As they entered the chapel, they saw that the seating area was just as empty as the parking lot. Not a soul in sight except for an older man sitting in the front row, whom Maye recognized as Cynthia’s husband.
“Hello, Mr. McMahon,” Maye said as she and Charlie walked to the front row. “I’m Maye, and this is my husband, Charlie. We live across the street.”
“Oh, yes,” the older man said, standing up and shaking both their hands. “Thank you for coming. Please call me Pat.”
“We’re so sorry about Cynthia,” Maye said. “She was such a nice person. She was always very kind to me.”
“Oh, you were the girl she was going to work with for the next pageant,” Pat said, nodding in recollection. “I know she was really looking forward to it. Didn’t I see you on the news the other night?”
“Yes, that was me,” Maye replied hesitantly. “But I was horribly misquoted; everything I said was taken out of context. I even called the station to complain, but the only person to talk to was the reporter who did the story. I’m so sorry you had to see that. I really am, I’m quite angry about it.”
“Oh, that Rick Titball,” Pat scoffed. “Rick Screwball, if you ask me. He’s misquoted just about every person in town! Plus, it turns out that a raccoon didn’t kill Cynthia after all, just like you thought, Maye. Medical examiner found a three-inch long beetle stuck in her hair, and the best he could figure is that she was trying to get it out when she fell down the stairs and broke her neck taking some old donuts out to the trash. That woman loved her hair spray, and in the end, it trapped that beetle like it was in a cell. I guess during the fall, some of the jelly from those donuts smeared on her face, and that’s what the raccoon was trying to eat. I tell you, it was a sight, though.”
“I can’t imagine,” Charlie said.
“I guess it’s better this way than being a murder,” Pat said, shaking his head. “I love nature, but I didn’t want it to make a meal out of my wife, you know.”
Maye wasn’t sure how to reply to a comment like that, so instead, she chose door number one, trivia.
“I’m sor
ry if we came too early,” she said, motioning to the empty chapel. “We didn’t mean to interrupt your alone time, but the newspaper said the service was starting at two.”
“No, no,” Pat replied. “That’s right, it was two o’clock. Unfortunately, you can’t really book a funeral in advance, unless it’s an execution or something, and well, it just so happens that today, of all days, is Styrofoam Day. Everyone’s out at the plant.”
“Oh,” Maye said, again not really knowing what to say. She tried to be optimistic. “I’m sure more people will come to the funeral.”

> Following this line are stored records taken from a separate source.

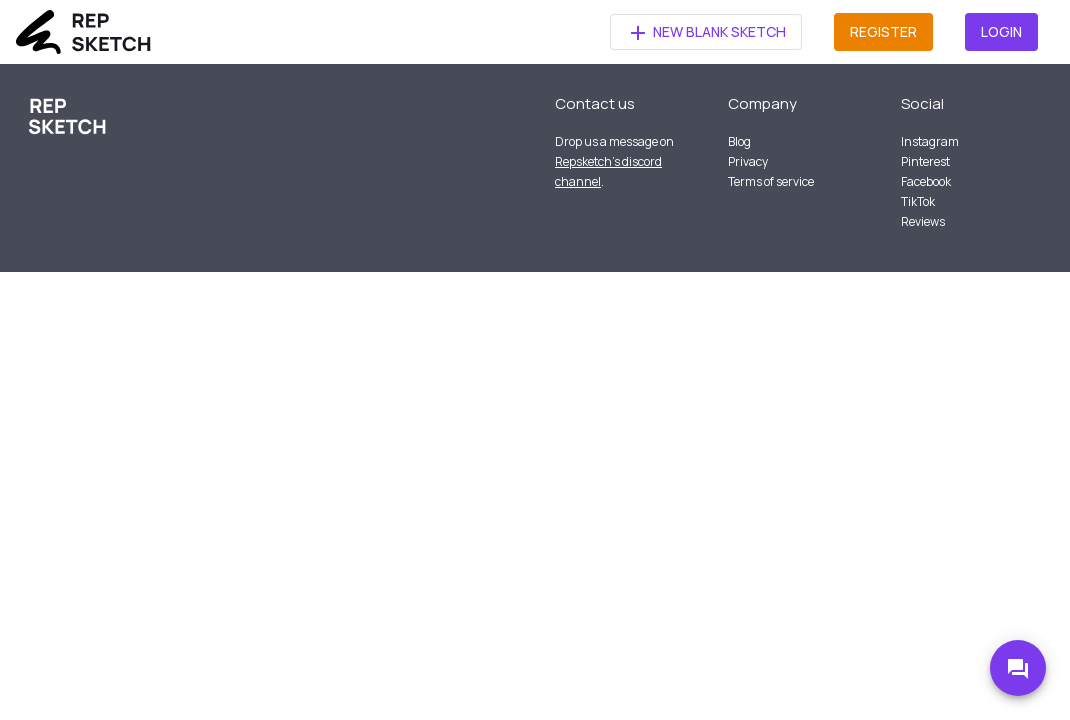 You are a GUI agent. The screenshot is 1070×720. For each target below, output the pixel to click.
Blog (739, 141)
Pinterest (925, 161)
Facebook (926, 181)
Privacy (748, 161)
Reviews (923, 221)
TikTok (918, 201)
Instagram (930, 141)
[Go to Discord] (1018, 668)
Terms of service (771, 181)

“Nah,” Pat said, waving his hand. “There won’t be one. Cynthia had decided to donate her body to the Automobile Institute for Crash Testing. She loved the aspect of reuse. It only makes sense that she got recycled herself. In fact, I’d better wrap this thing up. Elsie is out there, holding my place in line. Nice of you to come, though. Are you heading out there yourself? It will be one hell of a line by now.”
“Got a bag of peanuts in my car,” Maye answered, nodding.
Already knowing that they had done their fair share of poisoning the earth with what the Styrofoam gods had bestowed on them, Maye and Charlie lied to the new old widower. There were no peanuts. The last piece of Styrofoam from their house had entered the trash and Cynthia had secretly plucked it from their bin and added it to her own collection days before a loud and large black horned beetle had become entombed in her lacquered hair and she tumbled down eleven of the twelve back stairs.
9
The Ghost of Ruby Spicer
The Sewer Pipe Queen Pageant had been going strong for as long as Spaulding had been a town, Maye realized. Considering the average life span, that meant that there had to be at least several dozen Old Queens walking around—after all, Maye hardly knew anyone in that town, and she had already bumped into three of them. There had to be someone she could dig up who wasn’t already sponsoring a contestant, and the odds were finally in her favor.